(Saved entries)
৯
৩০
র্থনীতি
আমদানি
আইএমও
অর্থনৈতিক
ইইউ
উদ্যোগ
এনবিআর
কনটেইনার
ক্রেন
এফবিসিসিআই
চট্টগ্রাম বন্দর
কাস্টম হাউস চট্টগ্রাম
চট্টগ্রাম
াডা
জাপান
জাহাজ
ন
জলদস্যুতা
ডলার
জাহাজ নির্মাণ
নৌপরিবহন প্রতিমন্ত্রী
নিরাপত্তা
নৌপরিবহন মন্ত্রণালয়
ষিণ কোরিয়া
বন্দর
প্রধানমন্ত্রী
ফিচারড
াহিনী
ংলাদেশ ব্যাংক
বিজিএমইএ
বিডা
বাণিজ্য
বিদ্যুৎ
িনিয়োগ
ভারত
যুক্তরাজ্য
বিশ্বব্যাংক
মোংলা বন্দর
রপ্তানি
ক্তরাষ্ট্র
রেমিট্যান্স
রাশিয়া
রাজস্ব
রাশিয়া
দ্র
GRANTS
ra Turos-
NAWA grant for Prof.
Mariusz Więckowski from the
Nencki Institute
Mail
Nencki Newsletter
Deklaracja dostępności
...
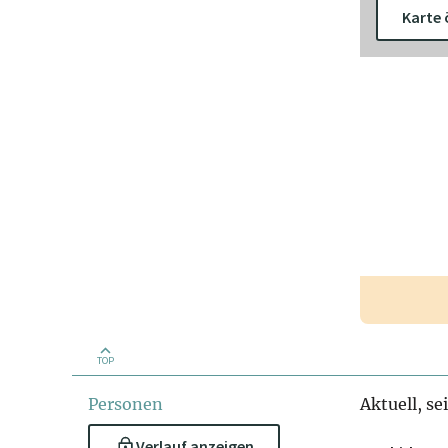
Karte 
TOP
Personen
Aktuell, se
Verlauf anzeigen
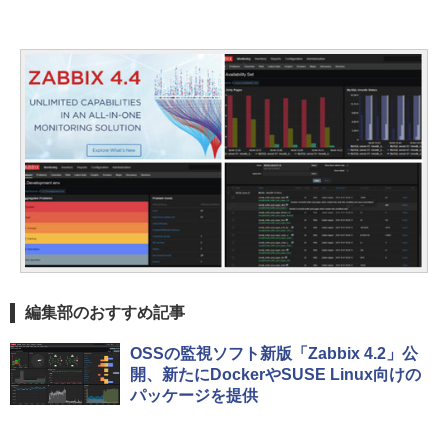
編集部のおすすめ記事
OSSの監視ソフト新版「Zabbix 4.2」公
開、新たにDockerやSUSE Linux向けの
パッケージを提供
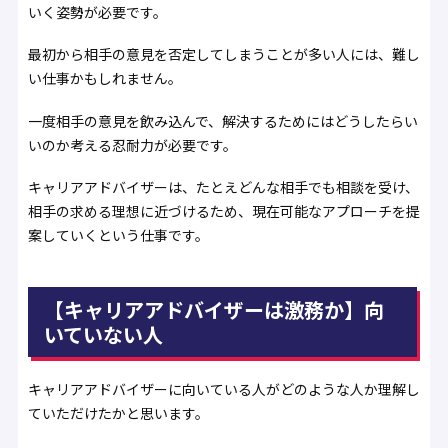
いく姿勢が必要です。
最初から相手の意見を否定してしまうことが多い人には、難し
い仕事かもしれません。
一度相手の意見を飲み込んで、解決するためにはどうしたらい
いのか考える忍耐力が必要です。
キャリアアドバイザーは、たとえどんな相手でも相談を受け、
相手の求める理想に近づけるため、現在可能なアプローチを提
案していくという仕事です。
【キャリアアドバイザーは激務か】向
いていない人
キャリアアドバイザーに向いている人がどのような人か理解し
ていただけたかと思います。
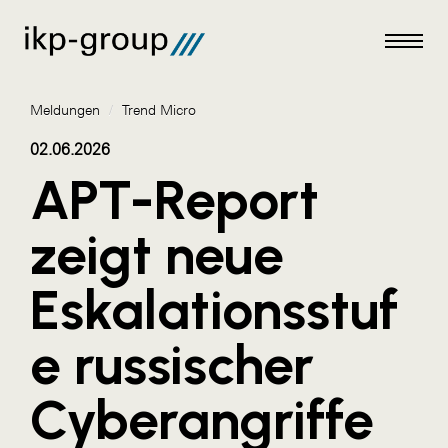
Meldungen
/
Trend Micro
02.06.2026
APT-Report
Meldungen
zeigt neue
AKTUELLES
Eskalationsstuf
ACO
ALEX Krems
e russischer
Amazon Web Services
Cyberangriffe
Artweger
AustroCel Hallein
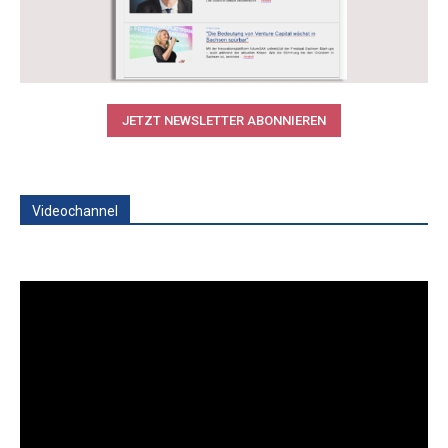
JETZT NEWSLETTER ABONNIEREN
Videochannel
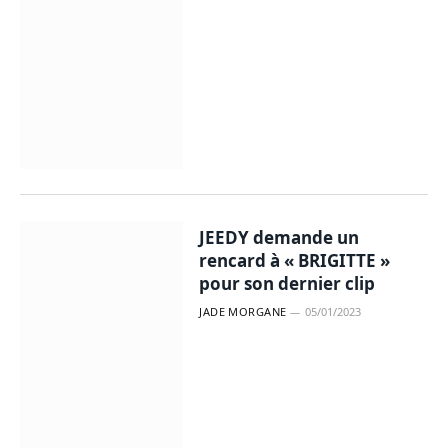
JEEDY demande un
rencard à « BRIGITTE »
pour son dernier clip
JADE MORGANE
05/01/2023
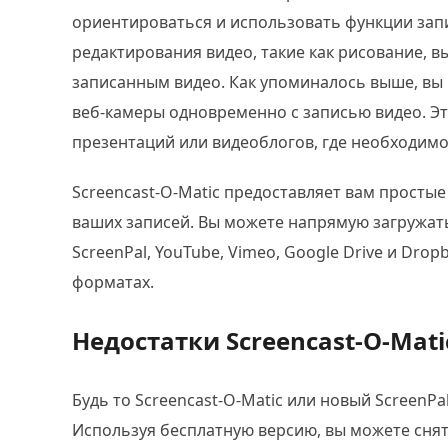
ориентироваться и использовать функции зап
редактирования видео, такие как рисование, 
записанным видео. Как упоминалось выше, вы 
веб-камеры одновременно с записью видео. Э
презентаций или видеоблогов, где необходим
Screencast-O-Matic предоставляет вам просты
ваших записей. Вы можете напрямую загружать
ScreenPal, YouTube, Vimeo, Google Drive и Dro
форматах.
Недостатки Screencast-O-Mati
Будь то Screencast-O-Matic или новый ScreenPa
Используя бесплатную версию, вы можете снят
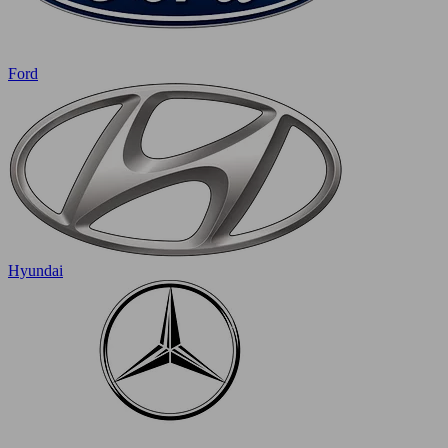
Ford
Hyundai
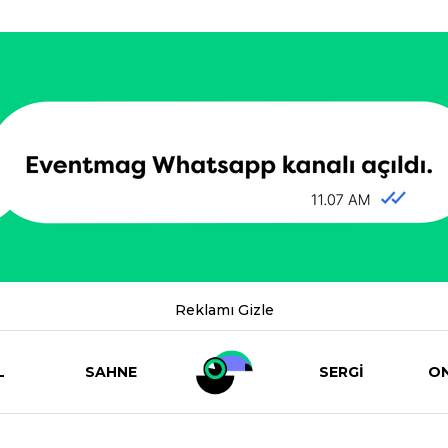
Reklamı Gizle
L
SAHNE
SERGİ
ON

EXERCISE DESCRIPTION – Look through the records and give only the number of lines where the string "Matic" appears.

FINISHED EXERCISE – 2